◆ **Work task**
Please state the number of lines in the records below that contain the string "Magnēti", and nothing further.

** Opening Data for this exercise block **

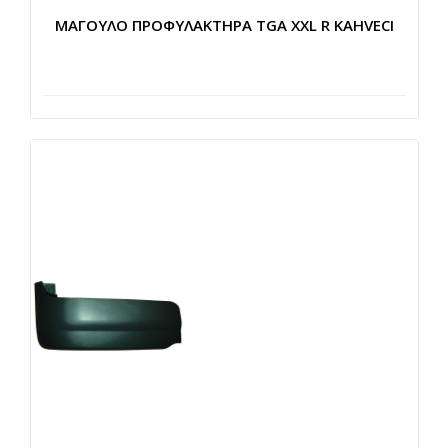
ΜΑΓΟΥΛΟ ΠΡΟΦΥΛΑΚΤΗΡΑ TGA XXL R KAHVECI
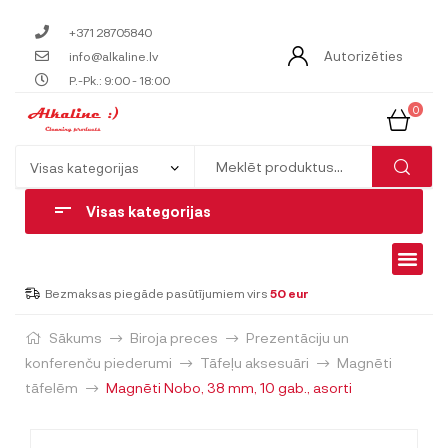
+371 28705840
Autorizēties
info@alkaline.lv
P.-Pk.: 9:00 - 18:00
0
Visas kategorijas
Bezmaksas piegāde pasūtījumiem virs
50 eur
Sākums
Biroja preces
Prezentāciju un
konferenču piederumi
Tāfeļu aksesuāri
Magnēti
tāfelēm
Magnēti Nobo, 38 mm, 10 gab., asorti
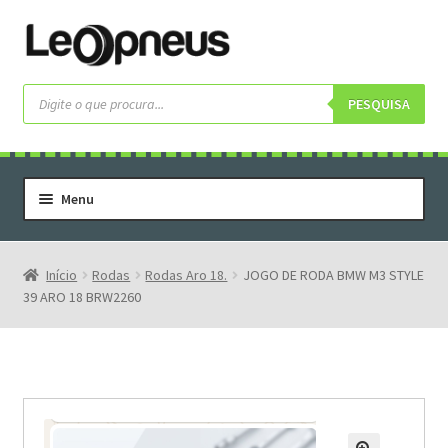
Pular
Pular
para
para
navegação
o
Pesquisar
produtos
PESQUISA
conteúdo
Menu
Home
Serviços
Início
Rodas
Rodas Aro 18.
JOGO DE RODA BMW M3 STYLE
39 ARO 18 BRW2260
Rodas
Rodas Especiais
Pneus
Pneus Letras Brancas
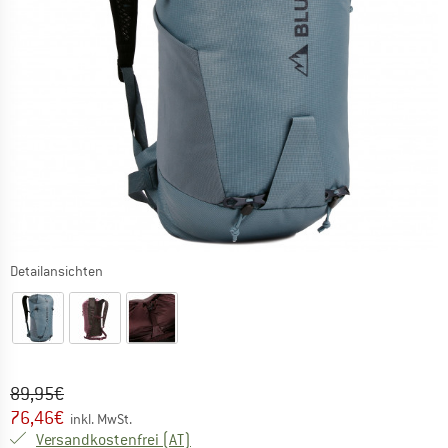
Detailansichten
Ursprünglicher Preis :
Preis:
89,95
€
76,46
€
inkl. MwSt.
Österreich. Informationen zu den Versa
Versandkostenfrei
(AT)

** Closing Data for this exercise block **

◆ **Response to this task**
2